Sitting on my desk right now is a pile of leadership books. They are books by Druker, Dobbs, Bass, Bakke, and Maxwell. If you are a student of leadership, you probably have a similar pile. All of them, no matter who wrote them, have several things in common:

· They are all written by corporate CEOs or executives

· They all use examples of transformational leaders that we all know like Nelson Mandela, Jack Welch, Steve Jobs, Bill Gates, or even Jesus.

· They all teach transformational leadership in the context of big business, big religions, or global politics.

They are all good books with great insights and practical applications, but what is not said in these books is as important as what is said. What is not said is that the average student of leadership is far more likely to lead one person through transition than to be the CEO of a large company with 100,000 employees. The average leader is more likely to work with a small group than head a large international conglomerate. What is not said is that effective leaders more often than not are transforming one person at a time — and often in a lateral relationship, by helping another employee or even a customer.


Photo Credit: Dr. Richard Nongard

When I talk to people about leadership development, they often think leadership is, well, for leaders. Because they are in a rural area or a small business, they think that real leadership is something bigger than they are. This is the myth of seminar leadership programs. The myth is that if you learn leadership, its value will be known when you are a “big leader.”

True Transformational Leadership starts with self-awareness and recognition of an ability to contribute in a meaningful way to other people. The application of transformational leadership is not restricted to the CEO or political leaders. In fact, serious students of Transformational Leadership have learned that helping one person at a time is as important as producing global change as speaking to a forum with thousands of participants.

Clearly Microsoft, under the leadership of Bill Gates, has transformed the next ten generations. In 500 years we will be reading about Bill Gates just like we currently read about Galileo. But the effectiveness of Gates leadership is not only in that he pioneered new technology applications, but in his personal transformation — a transformation that moved him to be a philanthropist who sees transformation coming one person at a time through clean water development, public health initiatives, and individual scholarship prizes.

Gates is an example of a transformational leader, not because he revolutionized the world or created a movement, but because he helped each one of us in our own personal way. I benefited from Bill Gates by using his products on a daily basis as a writer, doing things on the PC that I was never able to do on a typewriter.

· Transformation is the norm in life. Absolutely nothing stays the same. The issue is not how to change, but how to transform while change occurs.

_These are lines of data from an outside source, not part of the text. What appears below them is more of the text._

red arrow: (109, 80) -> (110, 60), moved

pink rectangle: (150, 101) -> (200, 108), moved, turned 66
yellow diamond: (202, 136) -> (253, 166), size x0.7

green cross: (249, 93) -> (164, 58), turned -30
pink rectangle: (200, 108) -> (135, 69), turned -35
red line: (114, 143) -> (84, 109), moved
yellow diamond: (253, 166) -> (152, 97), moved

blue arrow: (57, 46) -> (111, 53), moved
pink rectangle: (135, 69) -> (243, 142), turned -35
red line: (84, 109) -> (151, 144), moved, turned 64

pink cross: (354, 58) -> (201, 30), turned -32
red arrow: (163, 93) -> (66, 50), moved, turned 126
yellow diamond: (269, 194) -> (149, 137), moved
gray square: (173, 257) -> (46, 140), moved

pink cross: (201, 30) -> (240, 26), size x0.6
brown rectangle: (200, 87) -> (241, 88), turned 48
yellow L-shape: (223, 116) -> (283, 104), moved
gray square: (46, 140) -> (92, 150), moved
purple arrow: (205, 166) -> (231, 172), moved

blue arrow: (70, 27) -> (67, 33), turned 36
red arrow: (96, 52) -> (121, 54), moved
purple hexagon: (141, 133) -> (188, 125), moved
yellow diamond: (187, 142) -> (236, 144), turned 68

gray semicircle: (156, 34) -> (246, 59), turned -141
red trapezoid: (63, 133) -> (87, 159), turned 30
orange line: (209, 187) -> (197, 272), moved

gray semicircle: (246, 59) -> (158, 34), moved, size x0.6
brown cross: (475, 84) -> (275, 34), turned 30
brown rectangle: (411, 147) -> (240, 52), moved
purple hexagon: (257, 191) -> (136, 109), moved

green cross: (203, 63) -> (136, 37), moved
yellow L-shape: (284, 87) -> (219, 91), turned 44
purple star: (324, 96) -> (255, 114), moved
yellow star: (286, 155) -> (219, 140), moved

· Leadership is not just for the CEO or international politician — a concept all of us must understand in order to improve our connections to others, even on a one-on-one level.

· A leader must be willing to make his own changes in order to be effective in provoking change in others.

· Leadership is about making tomorrow better than today. I have collaborated with my clients to help them acquire a new vision that inspires them to make a change. We’ve collaborated to help them create a growth mindset based on progress rather than perfection.

· Leadership involves inspiring others to employ creativity, which is the key to original solutions and positive growth.

· Leadership is a personal journey: One of my most profound insights as an entrepreneur was that business transformed me.

Each of us can benefit from these things today; leaders are not something we become but something we are already. Step into your fullest potential today, and activate leadership without waiting. You can begin now, by transforming yourself, to begin transforming others.